William E. Evans, Mary V. Relling, John H. Rodman, William R. Crom, James M. Boyett, Ching-Hon Pui
Abramson Cancer Center of the University of Pennsylvania
Last Modified: November 1, 2001
Reviewers: Kenneth Blank, MD and Leonard Farber, MD
Source: The New England Journal of Medicine --February 19, 1998 --Volume 338, Number 8
The rate at which children clear anti-leukemic agents is highly variable. Rapid clearance of anti-leukemic agents leads to lower levels of these medications in the patients blood and worse outcome in the treatment of acute lymphoblastic leukemia.
Physicians at the St. Jude Children's Research Hospital in Memphis hypothesized that the outcome of treatment of childhood ALL would be improved if doses of anti-leukemic medications were individualized to a patients metabolism to prevent lowsystemic exposure to chemotherapy drugs in patients with rapid metabolisms. One hundred and eighty-two children with newly diagnosed ALL were enrolled in this study. Study participants were randomly assigned to post-remission regimens that included high-dose methotrexate and teniposide. The doses of these drugs were different in the two treatment groups: In the conventional treatment group doses were based on body surface area which, is the standard practice. In the individualized treatment group, doses were based on the rates of clearance of the three drugs in each patient. Patients with slow clearance received a lesser drug dosage than those with rapid clearance.

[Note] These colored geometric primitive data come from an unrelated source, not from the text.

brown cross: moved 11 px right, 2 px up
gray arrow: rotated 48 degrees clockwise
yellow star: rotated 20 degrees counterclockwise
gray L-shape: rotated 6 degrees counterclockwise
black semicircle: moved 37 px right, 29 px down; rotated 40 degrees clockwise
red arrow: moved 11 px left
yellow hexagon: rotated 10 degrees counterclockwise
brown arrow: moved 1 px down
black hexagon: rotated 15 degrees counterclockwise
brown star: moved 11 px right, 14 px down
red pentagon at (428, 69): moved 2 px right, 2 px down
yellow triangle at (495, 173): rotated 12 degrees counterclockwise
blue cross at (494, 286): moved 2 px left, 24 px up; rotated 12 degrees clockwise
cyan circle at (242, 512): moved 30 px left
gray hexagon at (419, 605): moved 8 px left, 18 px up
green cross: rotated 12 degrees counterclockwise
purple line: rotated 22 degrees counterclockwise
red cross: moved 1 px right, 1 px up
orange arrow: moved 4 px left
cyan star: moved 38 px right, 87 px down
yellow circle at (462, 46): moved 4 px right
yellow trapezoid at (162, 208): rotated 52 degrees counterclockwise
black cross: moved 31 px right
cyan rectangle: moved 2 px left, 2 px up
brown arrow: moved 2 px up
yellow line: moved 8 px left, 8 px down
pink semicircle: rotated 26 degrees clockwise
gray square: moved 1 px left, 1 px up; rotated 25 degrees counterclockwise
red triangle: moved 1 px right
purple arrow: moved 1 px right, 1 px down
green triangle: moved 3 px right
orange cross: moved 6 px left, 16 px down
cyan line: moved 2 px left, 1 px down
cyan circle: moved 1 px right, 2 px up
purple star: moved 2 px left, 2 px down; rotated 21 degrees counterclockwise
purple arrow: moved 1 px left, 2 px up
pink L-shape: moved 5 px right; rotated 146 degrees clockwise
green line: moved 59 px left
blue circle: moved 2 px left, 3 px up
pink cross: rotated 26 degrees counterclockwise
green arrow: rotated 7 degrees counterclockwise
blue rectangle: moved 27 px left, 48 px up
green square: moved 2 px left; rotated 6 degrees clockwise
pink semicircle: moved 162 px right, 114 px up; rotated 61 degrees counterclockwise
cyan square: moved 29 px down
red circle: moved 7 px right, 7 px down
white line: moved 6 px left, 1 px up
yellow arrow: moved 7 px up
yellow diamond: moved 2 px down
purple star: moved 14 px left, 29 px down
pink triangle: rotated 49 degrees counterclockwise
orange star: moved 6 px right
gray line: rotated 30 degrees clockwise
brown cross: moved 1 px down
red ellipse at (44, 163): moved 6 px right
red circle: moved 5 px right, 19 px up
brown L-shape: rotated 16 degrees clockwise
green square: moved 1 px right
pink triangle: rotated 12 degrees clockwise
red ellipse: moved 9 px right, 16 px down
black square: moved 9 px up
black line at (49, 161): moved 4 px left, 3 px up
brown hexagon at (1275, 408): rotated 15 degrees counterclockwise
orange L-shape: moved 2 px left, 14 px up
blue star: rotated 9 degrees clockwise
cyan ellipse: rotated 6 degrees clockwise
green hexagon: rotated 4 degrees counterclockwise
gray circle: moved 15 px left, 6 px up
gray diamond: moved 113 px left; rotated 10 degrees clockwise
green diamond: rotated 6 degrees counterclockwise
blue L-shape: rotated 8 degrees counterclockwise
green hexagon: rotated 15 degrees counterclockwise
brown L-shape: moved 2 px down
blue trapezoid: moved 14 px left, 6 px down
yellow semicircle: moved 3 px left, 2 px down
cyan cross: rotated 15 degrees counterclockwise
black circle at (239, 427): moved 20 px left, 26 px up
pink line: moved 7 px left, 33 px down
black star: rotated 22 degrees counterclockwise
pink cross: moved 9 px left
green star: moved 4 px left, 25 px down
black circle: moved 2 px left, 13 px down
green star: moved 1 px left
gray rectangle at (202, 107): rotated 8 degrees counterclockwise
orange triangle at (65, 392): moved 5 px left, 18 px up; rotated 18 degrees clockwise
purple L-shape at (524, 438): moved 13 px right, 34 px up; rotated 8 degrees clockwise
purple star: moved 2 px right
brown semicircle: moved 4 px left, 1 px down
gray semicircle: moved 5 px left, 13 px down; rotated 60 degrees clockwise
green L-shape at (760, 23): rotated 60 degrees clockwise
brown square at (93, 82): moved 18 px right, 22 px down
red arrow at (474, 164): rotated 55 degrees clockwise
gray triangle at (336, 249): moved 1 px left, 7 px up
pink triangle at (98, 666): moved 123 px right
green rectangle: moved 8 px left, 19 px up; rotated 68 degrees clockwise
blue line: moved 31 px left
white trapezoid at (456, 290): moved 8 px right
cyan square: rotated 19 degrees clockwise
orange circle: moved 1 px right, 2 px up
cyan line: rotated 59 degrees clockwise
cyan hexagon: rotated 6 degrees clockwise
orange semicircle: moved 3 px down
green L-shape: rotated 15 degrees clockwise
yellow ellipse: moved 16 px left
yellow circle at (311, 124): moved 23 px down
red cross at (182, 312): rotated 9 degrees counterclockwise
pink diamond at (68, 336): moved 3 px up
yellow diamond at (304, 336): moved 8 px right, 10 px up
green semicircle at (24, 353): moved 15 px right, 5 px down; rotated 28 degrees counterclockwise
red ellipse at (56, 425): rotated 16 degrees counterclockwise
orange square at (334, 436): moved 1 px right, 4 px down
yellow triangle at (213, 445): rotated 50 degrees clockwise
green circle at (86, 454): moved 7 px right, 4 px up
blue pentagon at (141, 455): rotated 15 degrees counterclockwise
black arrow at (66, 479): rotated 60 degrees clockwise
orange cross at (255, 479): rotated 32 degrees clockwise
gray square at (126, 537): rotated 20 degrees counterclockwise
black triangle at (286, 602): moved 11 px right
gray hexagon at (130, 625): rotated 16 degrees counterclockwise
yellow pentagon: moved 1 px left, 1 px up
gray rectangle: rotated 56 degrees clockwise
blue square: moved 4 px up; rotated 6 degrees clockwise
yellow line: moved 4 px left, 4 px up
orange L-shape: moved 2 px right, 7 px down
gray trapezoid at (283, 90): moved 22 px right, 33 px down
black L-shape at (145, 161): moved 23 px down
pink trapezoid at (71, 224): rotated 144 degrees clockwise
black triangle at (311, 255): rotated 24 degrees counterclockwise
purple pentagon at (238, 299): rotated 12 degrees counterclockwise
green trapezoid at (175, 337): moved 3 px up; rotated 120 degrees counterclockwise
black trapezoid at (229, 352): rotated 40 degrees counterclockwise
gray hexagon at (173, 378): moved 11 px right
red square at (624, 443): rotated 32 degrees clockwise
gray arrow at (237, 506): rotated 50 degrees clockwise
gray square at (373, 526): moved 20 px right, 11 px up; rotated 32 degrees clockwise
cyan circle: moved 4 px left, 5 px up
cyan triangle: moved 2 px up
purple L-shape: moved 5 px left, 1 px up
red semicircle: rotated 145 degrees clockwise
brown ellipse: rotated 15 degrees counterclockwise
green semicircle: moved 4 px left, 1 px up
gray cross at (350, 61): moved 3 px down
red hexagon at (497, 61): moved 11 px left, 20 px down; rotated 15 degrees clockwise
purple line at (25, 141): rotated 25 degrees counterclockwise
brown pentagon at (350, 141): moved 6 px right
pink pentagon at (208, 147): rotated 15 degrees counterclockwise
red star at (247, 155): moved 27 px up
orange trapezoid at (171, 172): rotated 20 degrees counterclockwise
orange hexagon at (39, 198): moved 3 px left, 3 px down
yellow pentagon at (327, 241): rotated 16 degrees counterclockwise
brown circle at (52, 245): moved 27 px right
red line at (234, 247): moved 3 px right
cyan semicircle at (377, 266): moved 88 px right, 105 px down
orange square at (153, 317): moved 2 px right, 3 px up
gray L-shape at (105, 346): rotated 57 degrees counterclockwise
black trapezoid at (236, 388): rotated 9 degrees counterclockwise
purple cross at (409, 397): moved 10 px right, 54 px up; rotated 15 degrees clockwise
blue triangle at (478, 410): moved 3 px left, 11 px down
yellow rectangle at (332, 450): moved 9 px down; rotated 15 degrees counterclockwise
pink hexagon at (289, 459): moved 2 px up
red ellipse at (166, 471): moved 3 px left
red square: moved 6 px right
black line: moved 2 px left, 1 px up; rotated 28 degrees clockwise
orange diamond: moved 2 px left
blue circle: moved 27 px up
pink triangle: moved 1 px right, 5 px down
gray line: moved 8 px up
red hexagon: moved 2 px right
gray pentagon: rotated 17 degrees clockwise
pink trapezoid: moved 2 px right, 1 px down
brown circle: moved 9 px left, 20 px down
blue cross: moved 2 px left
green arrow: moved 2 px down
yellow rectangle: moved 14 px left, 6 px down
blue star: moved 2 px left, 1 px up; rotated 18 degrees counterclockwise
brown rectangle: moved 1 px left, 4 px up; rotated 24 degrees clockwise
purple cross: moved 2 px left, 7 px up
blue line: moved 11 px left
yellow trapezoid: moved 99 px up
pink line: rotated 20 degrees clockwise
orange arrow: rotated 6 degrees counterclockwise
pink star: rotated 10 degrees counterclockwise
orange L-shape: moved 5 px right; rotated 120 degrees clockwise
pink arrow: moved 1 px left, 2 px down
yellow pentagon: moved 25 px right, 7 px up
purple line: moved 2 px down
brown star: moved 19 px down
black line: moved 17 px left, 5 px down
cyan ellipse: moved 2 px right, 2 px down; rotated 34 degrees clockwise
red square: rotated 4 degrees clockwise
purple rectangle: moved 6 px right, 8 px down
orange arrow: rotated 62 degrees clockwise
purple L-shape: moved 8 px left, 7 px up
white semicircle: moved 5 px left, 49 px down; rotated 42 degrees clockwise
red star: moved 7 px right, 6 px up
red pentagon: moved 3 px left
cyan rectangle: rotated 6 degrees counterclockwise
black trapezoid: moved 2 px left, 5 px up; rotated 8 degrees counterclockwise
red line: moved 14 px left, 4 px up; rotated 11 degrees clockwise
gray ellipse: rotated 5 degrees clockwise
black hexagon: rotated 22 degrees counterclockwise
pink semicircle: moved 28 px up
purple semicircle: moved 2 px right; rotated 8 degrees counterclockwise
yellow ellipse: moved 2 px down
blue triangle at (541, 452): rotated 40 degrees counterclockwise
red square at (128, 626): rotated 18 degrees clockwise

Patients in the individualized treatment group received significantly fewer courses of treatment with systemic exposure below the target range as compared to patients in the conventional treatment group. Outcome were significantly improved in patients with B-lineage leukemia who received the individualized treatment schedule. The mean rate of continuous complete remission at five years was 76% in the individualized patients Vs. 66% in the conventionally treated patients.
Analysis of the medication schedules revealed that time-dependent exposure to methotrexate was significantly related to risk of early relapse in children with B-lineage ALL. This is the first major study to demonstrate that tailoring the dose of methotrexate to a child's rate of drug metabolism can improve outcome in childhood ALL.